The movie focuses on two men: Rick Dalton (Leonardo DiCaprio), former star of a 1950s TV Western relegated to playing occasional bit parts on other shows, and Cliff Booth (Brad Pitt), his stunt double. Rick and Cliff are close friends, but they are also in a business relationship. Thanks to a number of drunk-driving arrests, Rick is no longer allowed to drive, so he pays Cliff to chauffeur him around town, make sure he gets to work on time, and essentially act as his “gofer.”

It’s been a long time since Cliff worked as Rick’s stunt double; both are edging into their 40s, adrift to varying degrees, and facing shaky career prospects. Rick is battling the stigma of being a has-been TV star. He failed to parlay his early success on small-screen Westerns into a big-screen movie career.

Now Westerns, and ultra-masculine leading men such as Rick who shoot first and ask questions later, are declining in popularity. Studio execs are moving on to edgier fare such as “Rosemary’s Baby,” directed by Rick’s new neighbor (and Sharon Tate’s husband), Roman Polanski. The cinematic revolution of the 1970s and downbeat films focusing on troubled anti-heroes, such as “One Flew Over the Cuckoo’s Nest,” are just around the corner.
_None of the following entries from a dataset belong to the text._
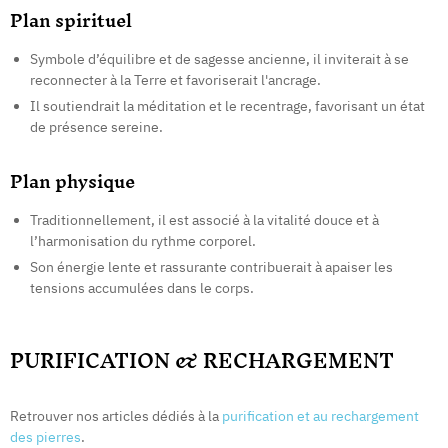
Plan spirituel
Symbole d’équilibre et de sagesse ancienne, il inviterait à se
reconnecter à la Terre et favoriserait l'ancrage.
Il soutiendrait la méditation et le recentrage, favorisant un état
de présence sereine.
Plan physique
Traditionnellement, il est associé à la vitalité douce et à
l’harmonisation du rythme corporel.
Son énergie lente et rassurante contribuerait à apaiser les
tensions accumulées dans le corps.
PURIFICATION & RECHARGEMENT
Retrouver nos articles dédiés à la
purification et au rechargement
des pierres
.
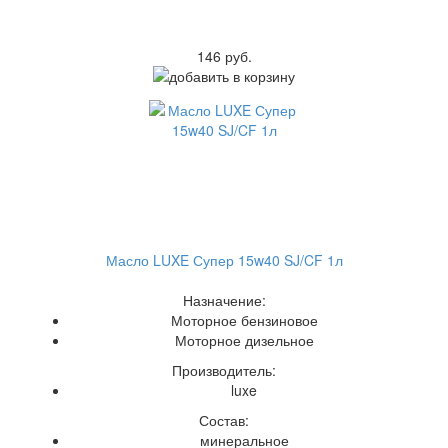
146 руб.
Масло LUXE Супер 15w40 SJ/CF 1л
Назначение:
Моторное бензиновое
Моторное дизельное
Производитель:
luxe
Состав:
минеральное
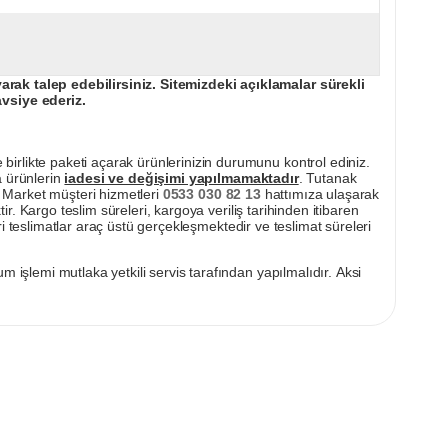
ak talep edebilirsiniz. Sitemizdeki açıklamalar sürekli
avsiye ederiz.
irlikte paketi açarak ürünlerinizin durumunu kontrol ediniz.
a ürünlerin
iadesi ve değişimi yapılmamaktadır
. Tutanak
pı Market müşteri hizmetleri
0533 030 82 13
hattımıza ulaşarak
ir. Kargo teslim süreleri, kargoya veriliş tarihinden itibaren
i teslimatlar araç üstü gerçekleşmektedir ve teslimat süreleri
m işlemi mutlaka yetkili servis tarafından yapılmalıdır. Aksi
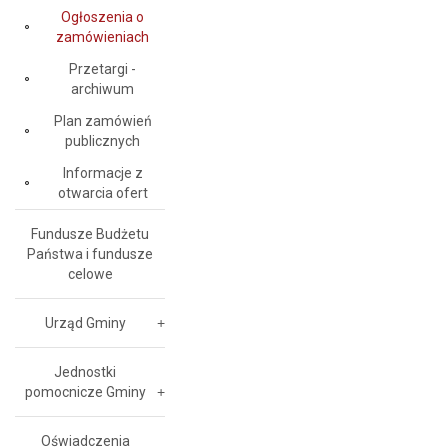
Ogłoszenia o
zamówieniach
Przetargi -
archiwum
Plan zamówień
publicznych
Informacje z
otwarcia ofert
Fundusze Budżetu
Państwa i fundusze
celowe
Urząd Gminy
Jednostki
pomocnicze Gminy
Oświadczenia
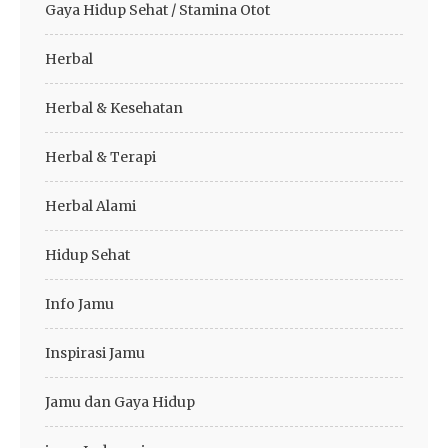
Gaya Hidup Sehat / Stamina Otot
Herbal
Herbal & Kesehatan
Herbal & Terapi
Herbal Alami
Hidup Sehat
Info Jamu
Inspirasi Jamu
Jamu dan Gaya Hidup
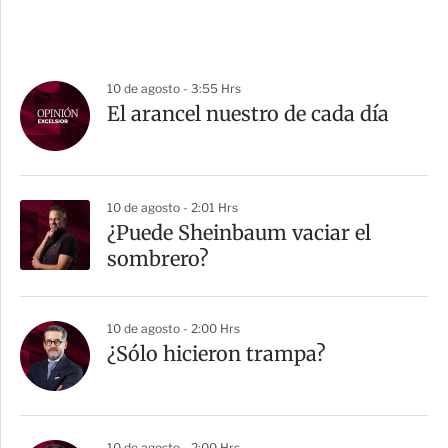
10 de agosto - 3:55 Hrs
El arancel nuestro de cada día
10 de agosto - 2:01 Hrs
¿Puede Sheinbaum vaciar el
sombrero?
10 de agosto - 2:00 Hrs
¿Sólo hicieron trampa?
10 de agosto - 2:00 Hrs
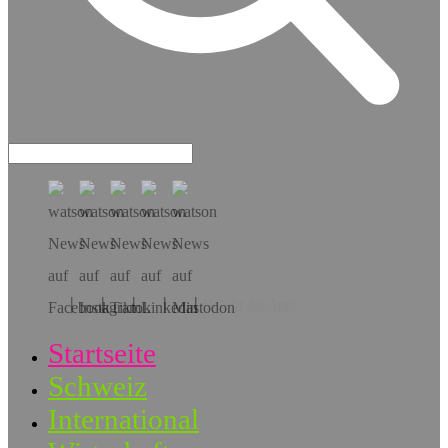
Hol dir die App!
Startseite
Schweiz
International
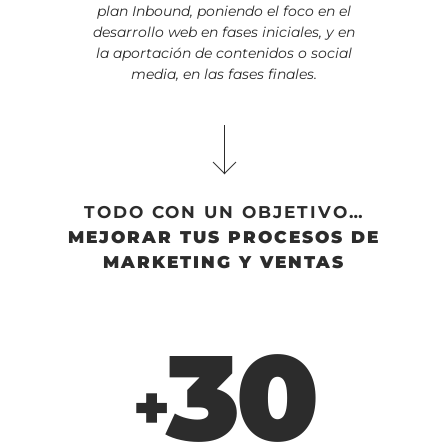
plan Inbound, poniendo el foco en el
desarrollo web en fases iniciales, y en
la aportación de contenidos o social
media, en las fases finales.
TODO CON UN OBJETIVO…
MEJORAR TUS PROCESOS DE
MARKETING Y VENTAS
30
+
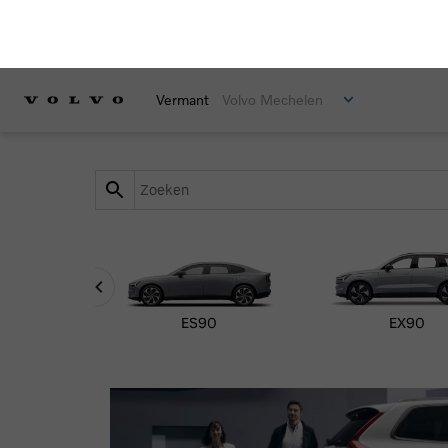
Vermant
Volvo Mechelen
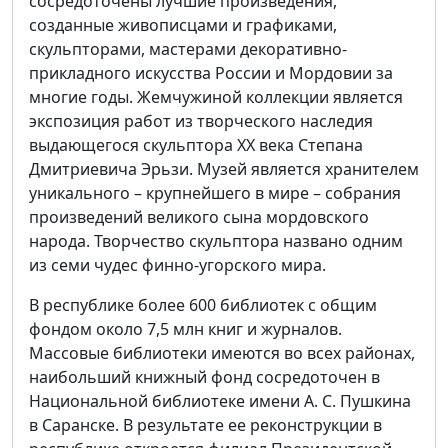
сосредоточены лучшие произведения,
созданные живописцами и графиками,
скульпторами, мастерами декоративно-
прикладного искусства России и Мордовии за
многие годы. Жемчужиной коллекции является
экспозиция работ из творческого наследия
выдающегося скульптора ХХ века Степана
Дмитриевича Эрьзи. Музей является хранителем
уникального – крупнейшего в мире – собрания
произведений великого сына мордовского
народа. Творчество скульптора названо одним
из семи чудес финно-угорского мира.
В республике более 600 библиотек с общим
фондом около 7,5 млн книг и журналов.
Массовые библиотеки имеются во всех районах,
наибольший книжный фонд сосредоточен в
Национальной библиотеке имени А. С. Пушкина
в Саранске. В результате ее реконструкции в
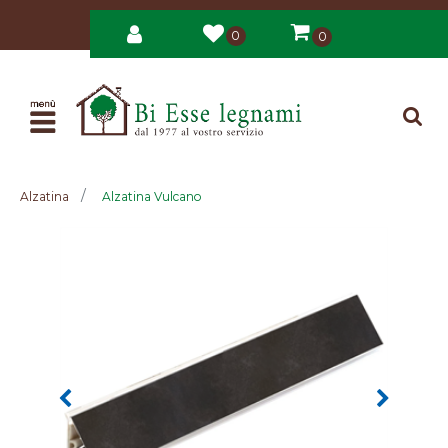
0
0
Open
Alzatina
Alzatina Vulcano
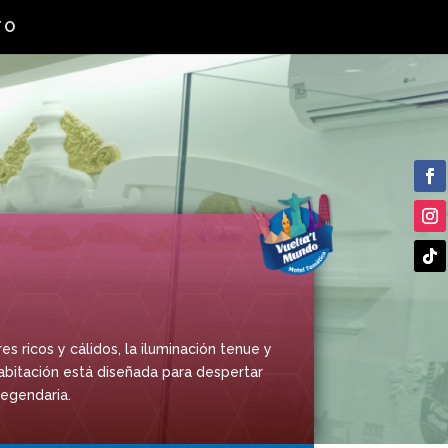
TO
s ricos y cálidos, la iluminación tenue y
habitación está diseñada para despertar
legendaria.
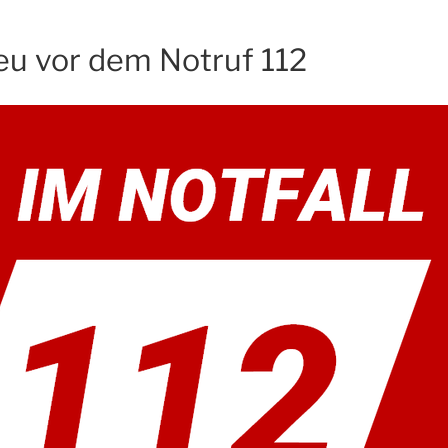
eu vor dem Notruf 112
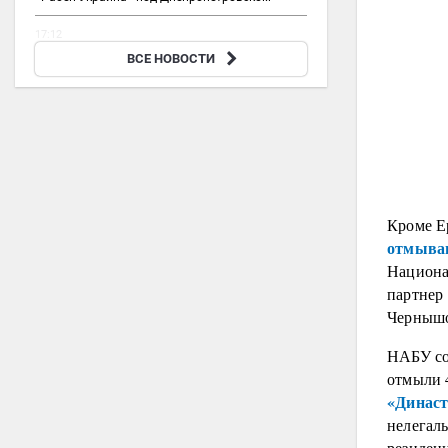
17:12
Московской пенсионерке запретили жить с 30
ВСЕ НОВОСТИ
животными в квартире
Кроме Е
отмыва
Национа
партнер
Черныш
НАБУ со
отмыли 
«Динас
нелегал
резиден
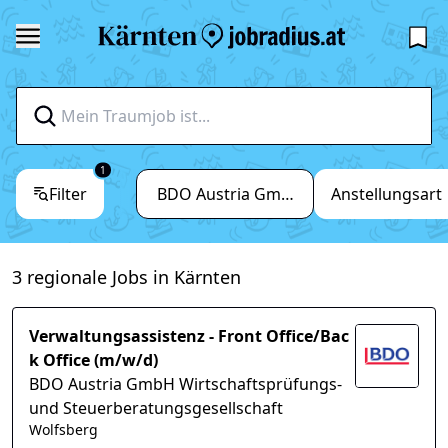
1
Filter
BDO Austria GmbH Wirtschaftsprüfung
Anstellungsart
3 regionale Jobs in Kärnten
Verwaltungsassistenz - Front Office/Bac
k Office (m/w/d)
BDO Austria GmbH Wirtschaftsprüfungs-
und Steuerberatungsgesellschaft
Wolfsberg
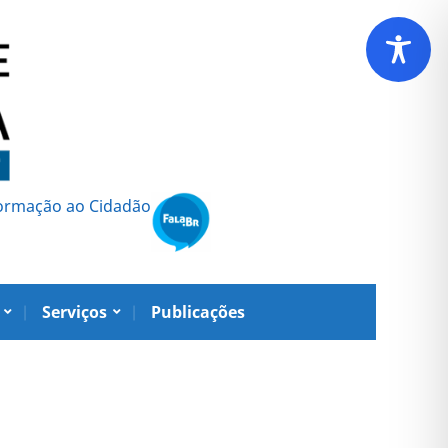
formação ao Cidadão
Serviços
Publicações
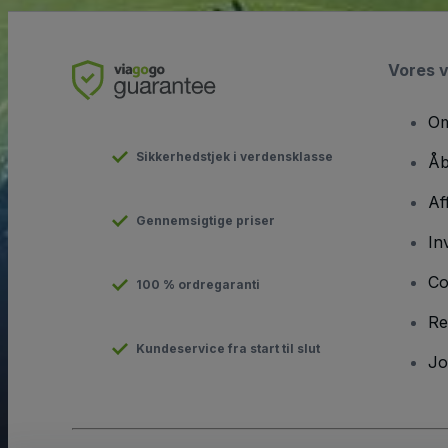
Vores 
Om
Sikkerhedstjek i verdensklasse
Åb
Af
Gennemsigtige priser
In
Co
100 % ordregaranti
Re
Kundeservice fra start til slut
Jo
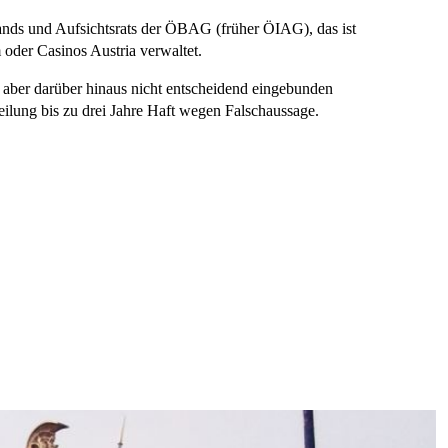
stands und Aufsichtsrats der ÖBAG (früher ÖIAG), das ist
oder Casinos Austria verwaltet.
 aber darüber hinaus nicht entscheidend eingebunden
ilung bis zu drei Jahre Haft wegen Falschaussage.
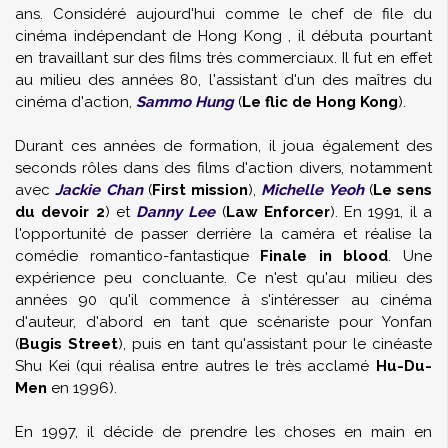
ans. Considéré aujourd'hui comme le chef de file du
cinéma indépendant de Hong Kong , il débuta pourtant
en travaillant sur des films très commerciaux. Il fut en effet
au milieu des années 80, l'assistant d'un des maîtres du
cinéma d'action,
Sammo Hung
(
Le flic de Hong Kong
).
Durant ces années de formation, il joua également des
seconds rôles dans des films d'action divers, notamment
avec
Jackie Chan
(
First mission
),
Michelle Yeoh
(
Le sens
du devoir 2
) et
Danny Lee
(
Law Enforcer
). En 1991, il a
l'opportunité de passer derrière la caméra et réalise la
comédie romantico-fantastique
Finale in blood
. Une
expérience peu concluante. Ce n'est qu'au milieu des
années 90 qu'il commence à s'intéresser au cinéma
d'auteur, d'abord en tant que scénariste pour Yonfan
(
Bugis Street
), puis en tant qu'assistant pour le cinéaste
Shu Kei (qui réalisa entre autres le très acclamé
Hu-Du-
Men
en 1996).
En 1997, il décide de prendre les choses en main en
Meanwhile, Cliff is something of a pariah in the film industry. He finds it difficult to get any stunt work for Rick or anyone else because he killed his wife. He avoided jail time, so the implication is that it was an accident, but Tarantino keeps the details vague, and suspicions linger. As a stunt coordinator (the great Kurt Russell in a cameo) says of Cliff, “I don’t dig him, and I don’t dig the vibe he brings on a set.”

Not Your Typical ‘Bromance’

One of the unexpected pleasures of Tarantino’s film is his depiction of Rick and Cliff’s friendship. We rarely see relationships between adult men portrayed seriously on the big screen. I went into the movie expecting Tarantino to employ a typical “bromance” pastiche, albeit executed in his inimitable style.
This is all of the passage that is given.